**GOAL OF THE EXERCISE**
Reproduce each line of the entries that carries "شرکت".

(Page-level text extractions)
- Opening Delimiter -
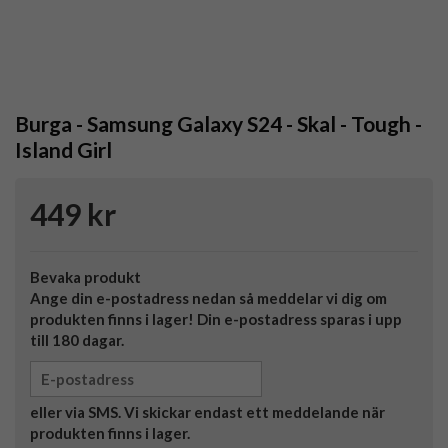
Burga - Samsung Galaxy S24 - Skal - Tough -
Island Girl
449 kr
Bevaka produkt
Ange din e-postadress nedan så meddelar vi dig om
produkten finns i lager! Din e-postadress sparas i upp
till 180 dagar.
eller via SMS. Vi skickar endast ett meddelande när
produkten finns i lager.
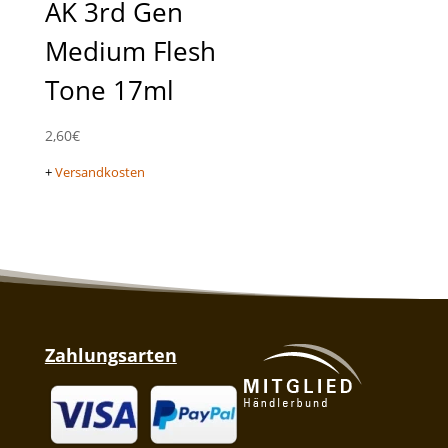
AK 3rd Gen
Medium Flesh
Tone 17ml
2,60
€
+
Versandkosten
Zahlungsarten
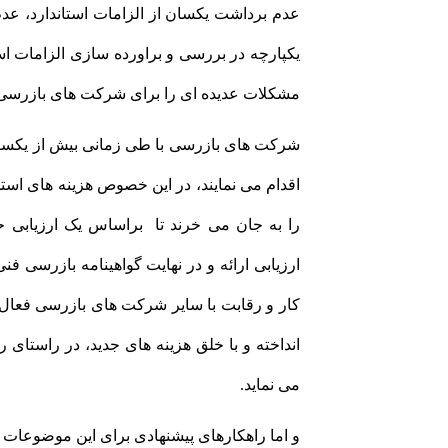
عدم برداشت یکسان از الزامات استاندارد، عدم 
یکپارچه در بررسی و براورده سازی الزامات است
مشکلات عدیده ای را برای شرکت های بازرسی 
شرکت های بازرسی با طی زمانی بیش از یکسال
اقدام می نمایند، در این خصوص هزینه های است
را به جان می خرند تا براساس یک ارزیابی ح
ارزیابی ارائه و در نهایت گواهینامه بازرسی ف
کار و رقابت با سایر شرکت های بازرسی فعال ش
انداخته و با خلق هزینه های جدید، در راستا
می نماید.
و اما راهکارهای پیشنهادی برای این موضوعا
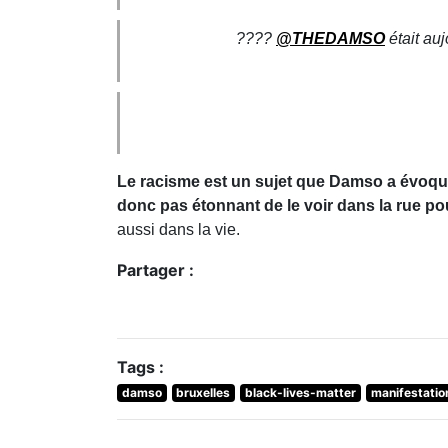
partagé des images sur les réseaux sociaux 
(c'est l'homme avec la capuche blanche si vous
Damso qui manifeste dans les ru
— 60SecondesDams
????
@THEDAMSO
était aujourd’hui
pic
— MEVTR (@D
????????
#BlackL
— DAMSO NETWO
Le racisme est un sujet que Damso a évoq
Solitaire" ou encore "Mucho Dinero", il n'e
ses idées
et montrer que ce sujet le touche de
vie.
Partager :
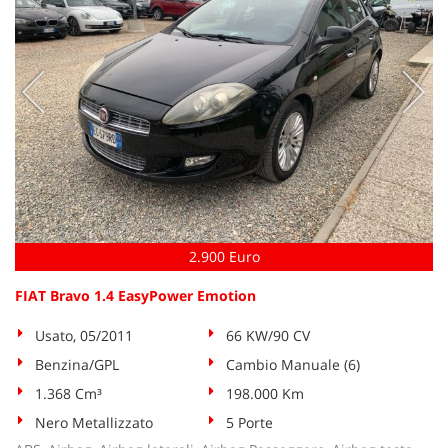
2.900 Euro
FIAT Bravo 1.4 EasyPower Emotion
Usato, 05/2011
66 KW/90 CV
Benzina/GPL
Cambio Manuale (6)
1.368 Cm³
198.000 Km
Nero Metallizzato
5 Porte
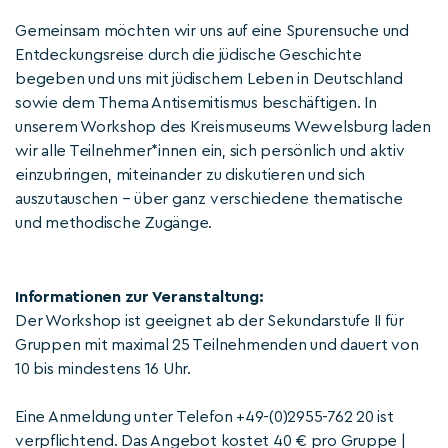
Gemeinsam möchten wir uns auf eine Spurensuche und
Entdeckungsreise durch die jüdische Geschichte
begeben und uns mit jüdischem Leben in Deutschland
sowie dem Thema Antisemitismus beschäftigen. In
unserem Workshop des Kreismuseums Wewelsburg laden
wir alle Teilnehmer*innen ein, sich persönlich und aktiv
einzubringen, miteinander zu diskutieren und sich
auszutauschen – über ganz verschiedene thematische
und methodische Zugänge.
Informationen zur Veranstaltung:
Der Workshop ist geeignet ab der Sekundarstufe II für
Gruppen mit maximal 25 Teilnehmenden und dauert von
10 bis mindestens 16 Uhr.
Eine Anmeldung unter Telefon +49-(0)2955-762 20 ist
verpflichtend. Das Angebot kostet 40 € pro Gruppe |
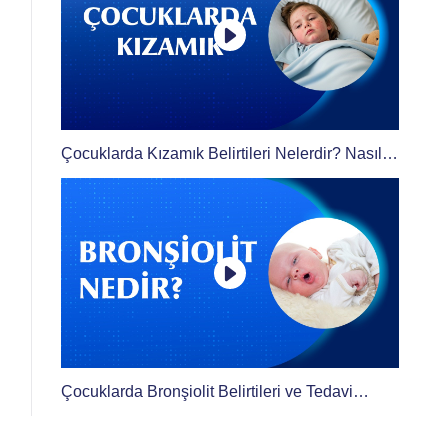
Çocuklarda Kızamık Belirtileri Nelerdir? Nasıl
Bulaşır? Kaç Gün Bulaşıcıdır?
Çocuklarda Bronşiolit Belirtileri ve Tedavi
Yöntemleri Nelerdir? | Prof. Dr. Ahmet Güzel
- Closing Delimiter -
**ANSWER FOR THIS EXERCISE**
مشکلات عدیده ای را برای شرکت های بازرسی 
شرکت های بازرسی با طی زمانی بیش از یکسال
کار و رقابت با سایر شرکت های بازرسی فعال ش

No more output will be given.